Deforestation accounts for an estimated 12-18 percent of the world’s carbon emissions – roughly the same as the world’s entire transport sector. But forests are being destroyed at a fast clip – more than 13 million hectares annually, an area roughly the size of England.
The initiative in the Amazon, known as Bolsa Floresta, is one of the world’s largest programs of payment for environmental services in terms of the geographic size of the project area. It covers 10 million hectares of Brazil’s part of the Amazon. It is being closely watched for lessons that could be applied to REDD projects worldwide.
Virgilio Viana, director-general of Brazil’s Amazonas Sustainable Foundation (FAS), which manages the project, said he is confident he has the right mix of cash handouts and other development assistance.
“I see REDD in the Amazon as having four components. One is cash payment. But that is not the most important one. The reason for having a cash payment is to build trust because people are very frustrated with promises that have not been fulfilled, especially those in the very middle of the forest,” he said in an interview at his home in Sao Paulo, Brazil.
The second component focuses on income generation, such as developing cooperatives for the trading of Brazil nuts, so as to make the “forests worth more standing than cut.” The third promotes better health care and education. The fourth works to empower the local communities.
“For me REDD has to have this holistic approach,” Viana said.
But for some participants of the program, the handout is seen as an insufficient incentive. Daniel Ribeiro, leader of a tiny forest hamlet called Boa Vista deep in the heart of the Amazon, said the monthly payment was a “good idea” but “not enough.”
Riyong Kim Bakkegaard, who has led a team of researchers in the Amazon for the past two months in association with a global REDD research initiative for the Center for International Forestry Research (CIFOR), said she and her team have seen cases of people extracting timber, which may suggest deforestation in excess of the goals of the Bolsa Floresta program.
“The idea behind payments for environmental services is to provide an incentive to people. But the problem that we can see is that sometimes it is not big enough to become an effective incentive,” Bakkegaard said.
In addition to the research being done for CIFOR’s Global Comparative Study of REDD+, Bakkegaard has additional questions she asks respondents, including how much it will take for them not to deforest at all.
Bakkegaard said that households’ stated compensation needs to forego further harvesting may be significant. Although it is early to conclude on the reasons behind these stated figures, one issue of concern is what could happen to local economies and communities dependent on transfers, especially in remoter villages that would previously have relied on the bartering of goods.
João Tezza Neto, the Scientific and Technical Director at FAS, said paying families what they are asking for – in excess of 500 reais (US$330) monthly – could lead to new social problems, including alcoholism.
The program’s second component, which helps local communities increase their income through livelihood projects and skills training, may reduce the risk that a culture of dependency takes root. “It is necessary to build capacity in the communities to generate wealth from the forest,” he said.

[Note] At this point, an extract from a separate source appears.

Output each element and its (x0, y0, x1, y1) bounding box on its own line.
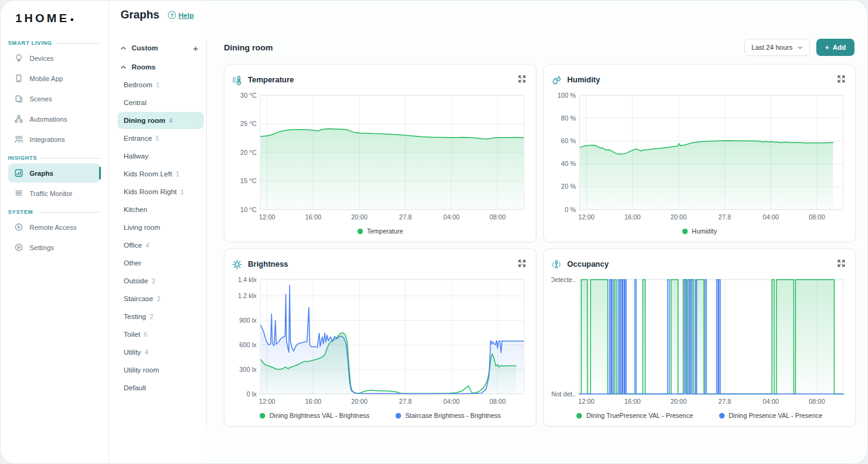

Further complicating the issue of payments is the question of whether everyone should be paid the same amount, Bakkegaard said. “A uniform payment is not going to work for a person who intends to start a ranch with thousands of heads of cattle compared to the person who has no intention of expanding ” she said. “One is going to feel much rewarded, the other is going to feel this is doing nothing for me so I need to keep doing what I do to make my living.”
Whatever the optimum amount is to maximize a reduction in deforestation, preliminary data on Bolsa Floresta shows a decline in forest fires in the protected areas compared to neighboring regions, as well as a small reduction in the rate of deforestation in the three years the program has been running, according to Neto.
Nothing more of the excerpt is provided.